You are not going to get a fair fee market if your only form of enforcement is the threat of exclusion.

A more fair fee market will develop if miners start offering quality of service, preferably at multiple tiers. At that point any interference from a block size cap will only be detrimental. In fact it will only highlight what the cap is actually for; to prevent monster blocks. 

Add better QoS tools for miners and extend the cap (when possible) and there's your fee market.

jp


On Jul 24, 2015, at 8:04 AM, Eric Lombrozo via bitcoin-dev <bitcoin-dev@lists.linuxfoundation.org> wrote:

I should also add that I think those who claim that fee pressure will scare away users and break the industry are *seriously* underestimating human ingenuity in the face of a challenge. We can do this - we can overcome this obstacle…we can find good solutions to a fee market. Unless someone can come up with another way to pay for the operation of the network, we NEED to do this. What makes anyone think it will be easier to do later rather than now? The longer we wait, the lower block rewards get, the larger the deployed infrastructure, the larger our userbase, the HARDER it will be to solve it. We should solve it now - we will be much better off for it…and so will our users.


On Jul 23, 2015, at 4:57 PM, Eric Lombrozo <elombrozo@gmail.com> wrote:


On Jul 23, 2015, at 4:42 PM, Benedict Chan <bencxr@fragnetics.com> wrote:

Scaling the network will come in the form of a combination of many
optimizations. Just because we do not know for sure how to eventually
serve 7 billion people does not mean we should make decisions on
global validation that impact our ability to serve the current set of
users.

Agreed. But I believe the economic and security arguments I gave regarding fees and incentives still hold and are largely separate from the scalability issue.

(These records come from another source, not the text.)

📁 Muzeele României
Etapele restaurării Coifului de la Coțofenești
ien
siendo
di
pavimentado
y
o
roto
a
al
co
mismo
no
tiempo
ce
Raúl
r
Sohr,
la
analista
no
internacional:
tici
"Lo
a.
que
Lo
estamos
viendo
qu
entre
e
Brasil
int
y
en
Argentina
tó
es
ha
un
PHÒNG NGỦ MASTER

Please correct me if I overlooked something.


Also, blocking a change because it's "more important to address issues
such as..." other improvements will further slow down the discussion.
I believe an increase will not prevent the development of other
improvements that we need - in contrast, the sooner we can get over
the limit (which, as you agree, needs to be changed at some point),
the sooner we can get back to work.

An increase in block size at this time will exacerbate security concerns around nodes relying on other nodes to validate (particularly miners and wallets). It’s not really a matter of having limited developer resources that need to be budgeted, as you seem to suggest.

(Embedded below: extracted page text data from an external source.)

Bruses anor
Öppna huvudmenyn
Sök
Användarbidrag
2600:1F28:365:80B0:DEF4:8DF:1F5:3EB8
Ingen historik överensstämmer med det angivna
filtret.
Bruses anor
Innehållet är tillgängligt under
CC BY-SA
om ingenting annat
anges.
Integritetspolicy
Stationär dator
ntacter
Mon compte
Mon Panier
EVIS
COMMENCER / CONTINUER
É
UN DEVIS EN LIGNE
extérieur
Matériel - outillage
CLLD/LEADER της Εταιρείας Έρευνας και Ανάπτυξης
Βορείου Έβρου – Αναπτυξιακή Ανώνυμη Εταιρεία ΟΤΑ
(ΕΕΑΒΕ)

Regarding developments on properly handling fees, there must exist the economic need for it before there’s an earnest effort to solve it. Increasing the block size right now will, in all likelihood, delay this effort. I’d much prefer to first let the fee market evolve because it’s a crucial component to the protocol’s design and its security model…and so we can get a better sense for fee economics. Then we might be able to figure out better approaches to block size changes in the future that makes sense economically…perhaps with mechanisms that can dynamically adjust it to reflect resource availability and network load.